**Records for processing:**
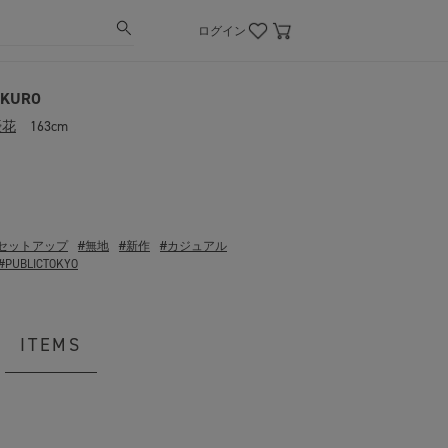
ログイン
UKURO
優花
163cm
#セットアップ
#無地
#新作
#カジュアル
#PUBLICTOKYO
ITEMS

**What to do:**
Output all the records above again exactly, with the pictures dropped.

**Output of the exercise:**
ログイン
UKURO
優花
163cm
#セットアップ
#無地
#新作
#カジュアル
#PUBLICTOKYO
ITEMS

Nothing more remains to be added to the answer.